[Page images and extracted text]
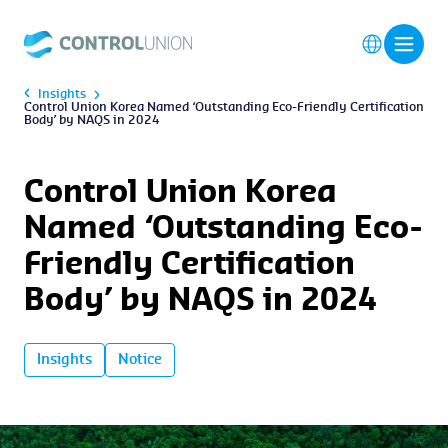
Insights
Control Union Korea Named ‘Outstanding Eco-Friendly Certification
Body’ by NAQS in 2024
Control Union Korea
Named ‘Outstanding Eco-
Friendly Certification
Body’ by NAQS in 2024
Insights
Notice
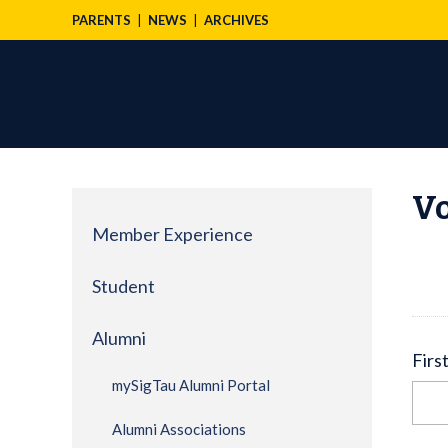
PARENTS
NEWS
ARCHIVES
Vo
Member Experience
Student
Alumni
Firs
mySigTau Alumni Portal
Alumni Associations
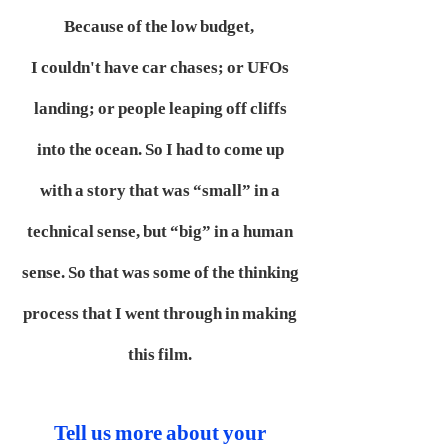
Because of the low budget,
I couldn't have car chases; or UFOs
landing; or people leaping off cliffs
into the ocean. So I had to come up
with a story that was “small” in a
technical sense, but “big” in a human
sense. So that was some of the thinking
process that I went through in making
this film.
Tell us more about your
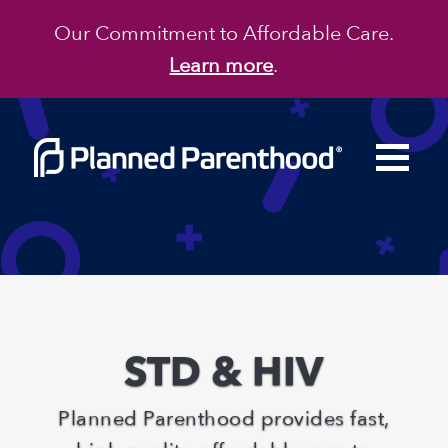
Our Commitment to Affordable Care.
Learn more
.
STD & HIV
Planned Parenthood
provides fast,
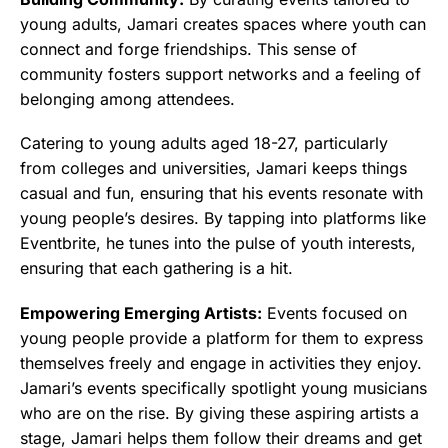
young adults, Jamari creates spaces where youth can
connect and forge friendships. This sense of
community fosters support networks and a feeling of
belonging among attendees.
Catering to young adults aged 18-27, particularly
from colleges and universities, Jamari keeps things
casual and fun, ensuring that his events resonate with
young people’s desires. By tapping into platforms like
Eventbrite, he tunes into the pulse of youth interests,
ensuring that each gathering is a hit.
Empowering Emerging Artists:
Events focused on
young people provide a platform for them to express
themselves freely and engage in activities they enjoy.
Jamari’s events specifically spotlight young musicians
who are on the rise. By giving these aspiring artists a
stage, Jamari helps them follow their dreams and get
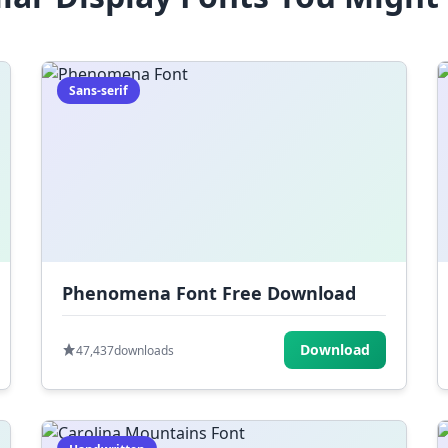
Sans-serif
Phenomena Font Free Download
Download
47,437
downloads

## WHAT YOU NEED TO DO
Using the records above, output their complete text exactly, minus any images.

## EXERCISE OUTPUT
Insights
Control Union Korea Named ‘Outstanding Eco-Friendly Certification
Body’ by NAQS in 2024
Control Union Korea
Named ‘Outstanding Eco-
Friendly Certification
Body’ by NAQS in 2024
Insights
Notice
PARENTS
NEWS
ARCHIVES
Vo
Member Experience
Student
Alumni
Firs
mySigTau Alumni Portal
Alumni Associations
Because of the low budget,
I couldn't have car chases; or UFOs
landing; or people leaping off cliffs
into the ocean. So I had to come up
with a story that was “small” in a
technical sense, but “big” in a human
sense. So that was some of the thinking
process that I went through in making
this film.
Tell us more about your
Our Commitment to Affordable Care.
Learn more
.
STD & HIV
Planned Parenthood
provides fast,
young adults, Jamari creates spaces where youth can
connect and forge friendships. This sense of
community fosters support networks and a feeling of
belonging among attendees.
Catering to young adults aged 18-27, particularly
from colleges and universities, Jamari keeps things
casual and fun, ensuring that his events resonate with
young people’s desires. By tapping into platforms like
Eventbrite, he tunes into the pulse of youth interests,
ensuring that each gathering is a hit.
Empowering Emerging Artists:
Events focused on
young people provide a platform for them to express
themselves freely and engage in activities they enjoy.
Jamari’s events specifically spotlight young musicians
who are on the rise. By giving these aspiring artists a
stage, Jamari helps them follow their dreams and get
Sans-serif
Phenomena Font Free Download
Download
47,437
downloads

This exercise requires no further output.